Activity:
Find every line below that contains the word "Medoc" and copy it out.

Records shown:
================================

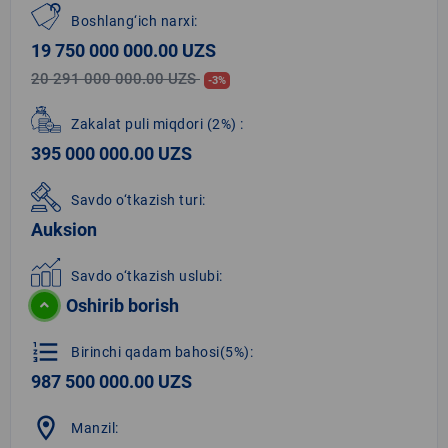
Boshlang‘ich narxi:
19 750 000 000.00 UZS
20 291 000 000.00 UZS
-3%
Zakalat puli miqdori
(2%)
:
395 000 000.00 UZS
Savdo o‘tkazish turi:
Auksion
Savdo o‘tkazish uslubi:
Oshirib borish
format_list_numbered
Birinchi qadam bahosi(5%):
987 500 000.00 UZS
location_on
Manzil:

================================

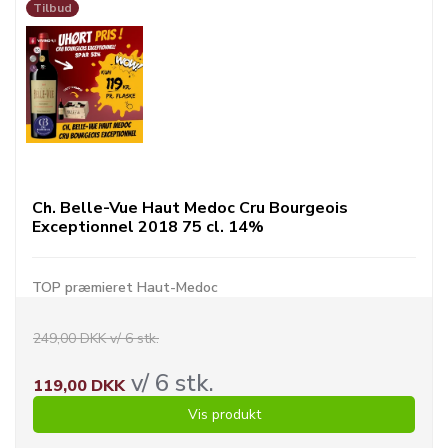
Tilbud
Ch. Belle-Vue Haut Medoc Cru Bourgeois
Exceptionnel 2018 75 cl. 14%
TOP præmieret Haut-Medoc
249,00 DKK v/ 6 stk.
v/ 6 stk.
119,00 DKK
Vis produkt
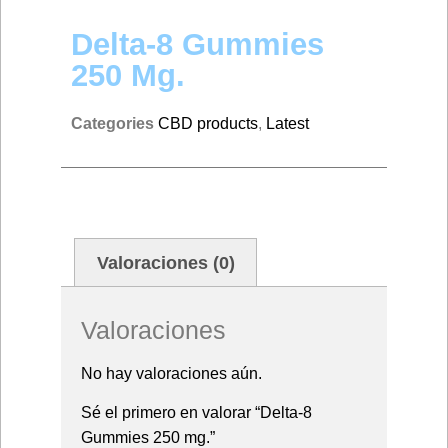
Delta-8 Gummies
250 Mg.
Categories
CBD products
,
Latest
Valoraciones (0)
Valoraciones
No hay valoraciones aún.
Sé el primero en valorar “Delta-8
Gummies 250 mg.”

================================

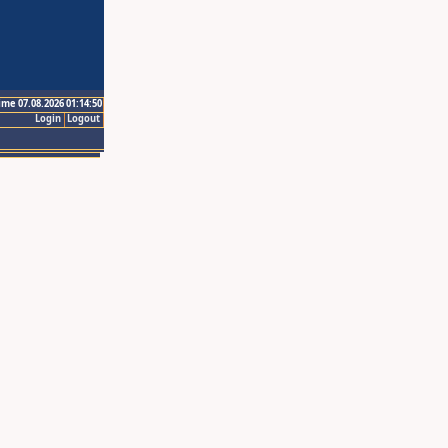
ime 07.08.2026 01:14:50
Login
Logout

================================

Expected answer:
Ch. Belle-Vue Haut Medoc Cru Bourgeois
TOP præmieret Haut-Medoc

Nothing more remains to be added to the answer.